Quant à la Cour de cassation, comme il n’en existe qu’une seule, elle porte toujours une majuscule.
- Ex 2 : « La constitution prévoit la séparation des pouvoirs » mais « La Constitution américaine est la plus vieille des constitutions »
à Le nom « ministre » ne porte pas de majuscule, seul le nom de son ministère en porte une.
- Ex : « le ministre de la Défense ».
à Contrairement à l’anglais, les noms des mois ne portent jamais de majuscule
à Bannir les virgules entre le sujet et le verbe ou entre le verbe et son complément, à moins qu’il ne s’agisse d’une incise entre deux virgules.
- Ex : Ne pas écrire *« L’avocate de Pablo, a décidé de ne pas former de pourvoi en cassation » mais « L’avocate de Pablo a décidé de ne pas former de pourvoi en cassation ».
- Toutefois, il est correct d’écrire « L’avocate de Pablo, peu confiante, a décidé de ne pas former de pourvoi en cassation ».
à Lorsqu’une phrase finissant par deux-points est suivie par une liste, chaque élément de cette liste commence par un tiret (–) et une minuscule et finit par un point-virgule ( ;), sauf le dernier élément, qui finit par un point (.).
- Ex : « La Cour pénale internationale peut être saisie par :
- un État partie ;
- le Conseil de sécurité des Nations Unies agissant en vertu du chapitre VII ;
- le Procureur lui-même. »
à Les noms composés commençant par « non » prennent un tiret uniquement s’il s’agit d’un substantif / nom.
- Ex : « La non-assistance à personne en danger est sévèrement punie » ; « Il est conseillé aux non-spécialistes du droit privé de suivre un cours de mise à niveau» ; « Il est conseillé aux étudiants non spécialistes en droit privé de suivre un cours de mise à niveau».
Dans les copies dactylographiées
à Contrairement à l’anglais, les sites de ponctuation dits « doubles » – les deux-points ( :), le point-virgule ( ;), le point d’interrogation ( ?) et le point d’exclamation ( !) – ainsi que les tirets (–) sont précédés en français d’une espace insécable.
- Ex : Ne pas écrire *« Quand doit paraître le prochain numéro de Le Petit juriste?» mais « Quand doit paraître le prochain numéro de Le Petit juriste ? »
à Contrairement à l’anglais (“…”), le français emploie les guillemets à chevrons (« … »).
Syntaxe et présentation
à Éviter autant que faire se peut les phrases « à rallonge » afin d’éviter de s’embrouiller, de perdre son lecteur et de se retrouver avec une phrase qui ne veut plus dire grand-chose.

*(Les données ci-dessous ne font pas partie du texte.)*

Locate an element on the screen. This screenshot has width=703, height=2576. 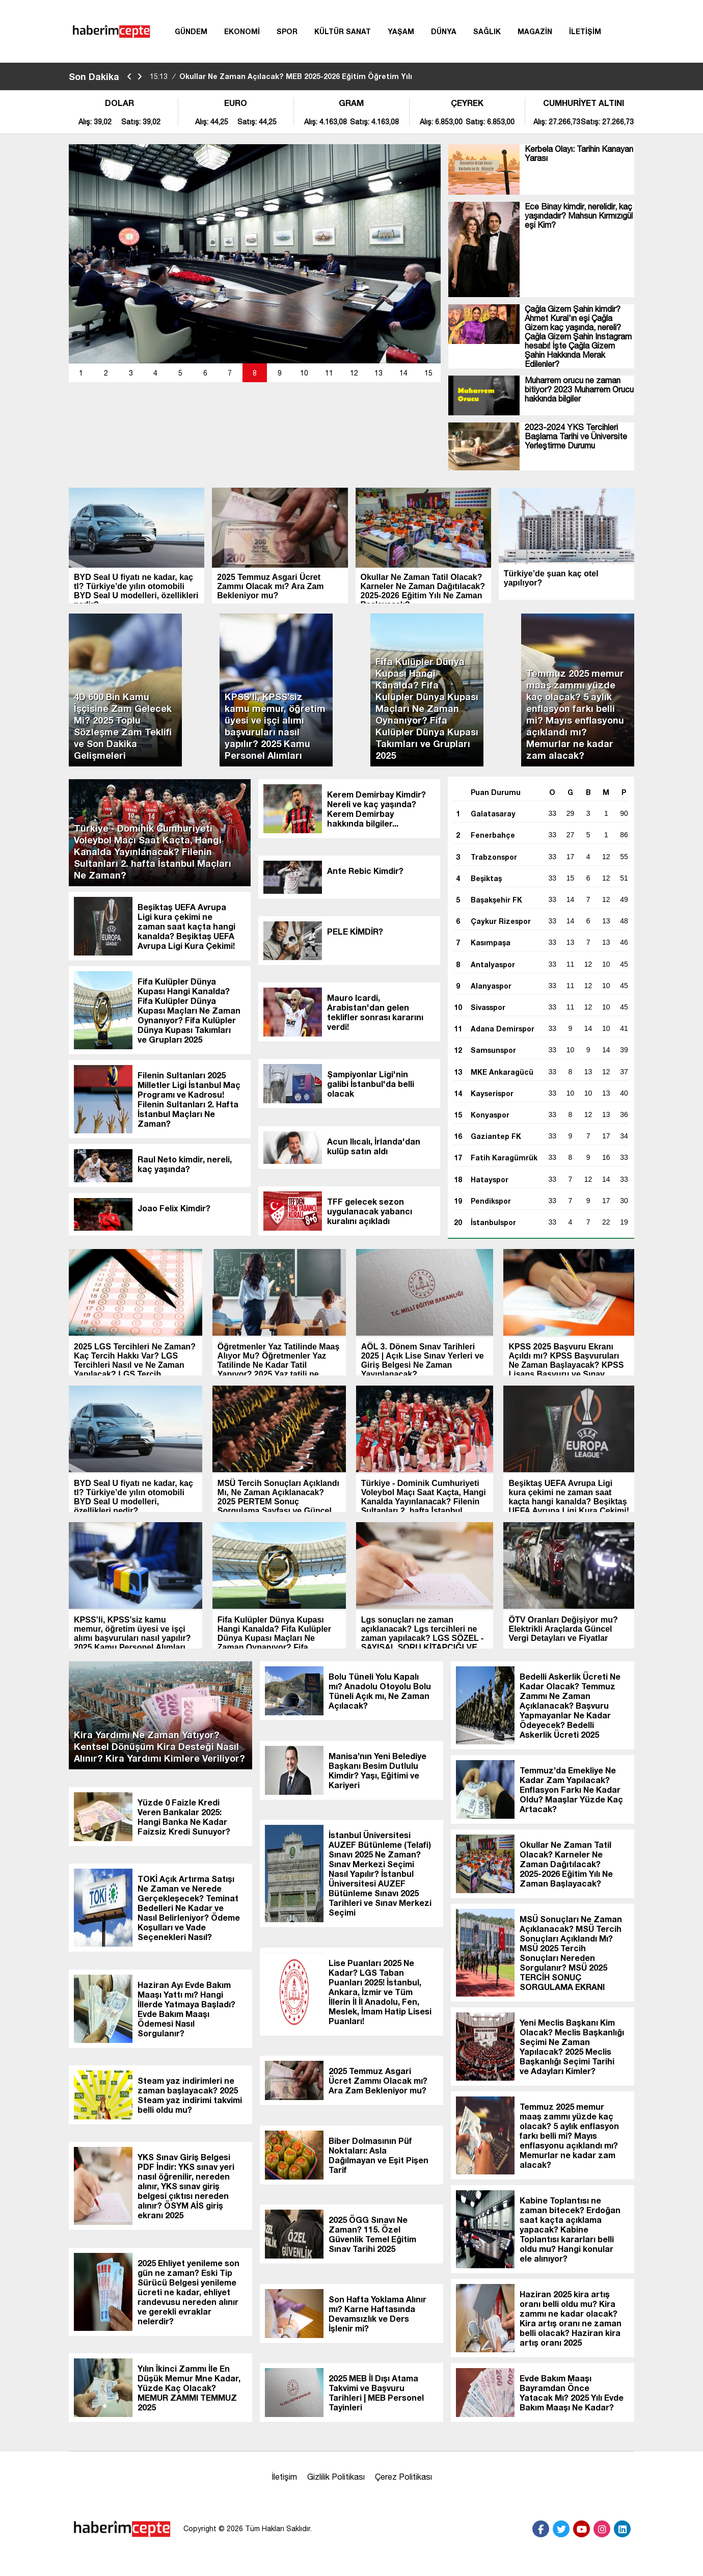 YAŞAM is located at coordinates (401, 31).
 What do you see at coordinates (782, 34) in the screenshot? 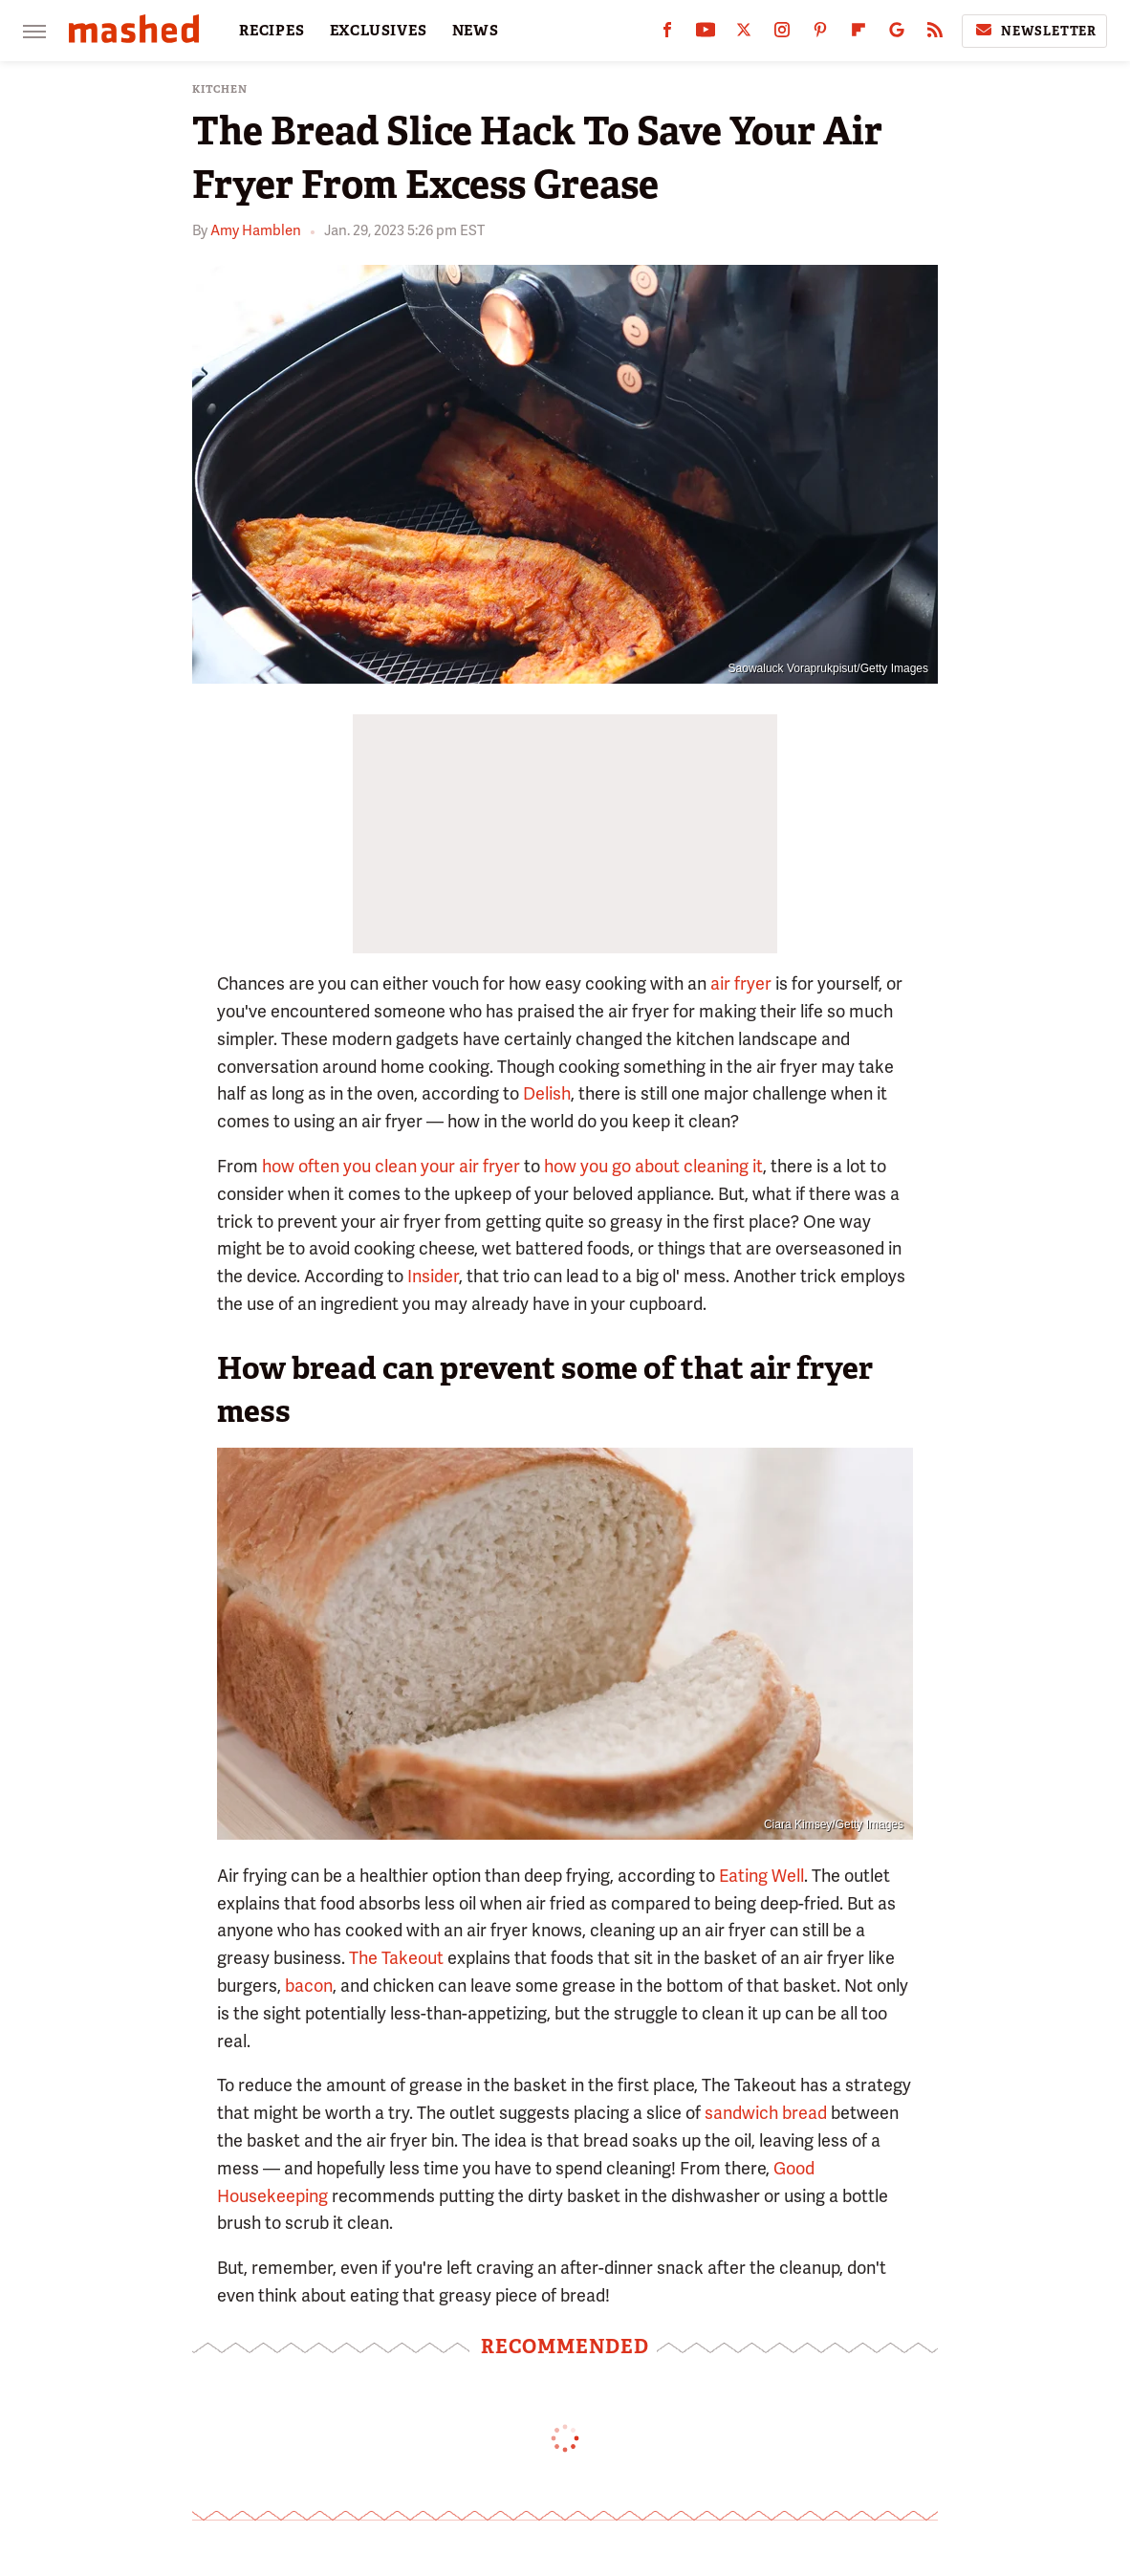 I see `[Instagram]` at bounding box center [782, 34].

Privilégier la concision, gage d’efficacité. Ne pas hésiter à couper une phrase trop longue en plusieurs phrases plus courtes. Pour cela, un maître mot : user et abuser des points !
à Organiser son texte en fonction de ses idées en sautant des lignes, en faisant des paragraphes et en utilisant les alinéas, c’est le lecteur qui sera content (et donc plus enclin à mettre une bonne note ?) !
Abréviations
à Les abréviations sont suivies d’un point si la dernière lettre de l’abréviation ne correspond pas à la dernière lettre du mot, et inversement.
- Ex : « J’ai rendez-vous avec Me Dupont demain matin » ; « L’16 du code civil dispose que chacun a droit au respect de son corps »
à « Monsieur » s’abrège par « M. » (noter le point) et non par *« Mr. », qui correspond à l’anglais « Mister ». « Madame » s’abrège par « Mme » (noter l’absence de point). Au pluriel, « Messieurs » devient « MM. » et « Mesdames » « Mmes ». Maître donne « Me ».
à Pour les sigles, les écrire en toutes lettres la première fois en indiquant entre parenthèses le sigle qui sera utilisé par la suite.
- Ex : « L’Assemblée générale des Nations Unies (AGNU) est le principal organe délibérant. »
Morgane Bona-Pellissier
Sites utiles
« Légifrance, rédaction de textes »
« Banque de dépannage linguistique : pour tous les doutes d’ordre grammatical »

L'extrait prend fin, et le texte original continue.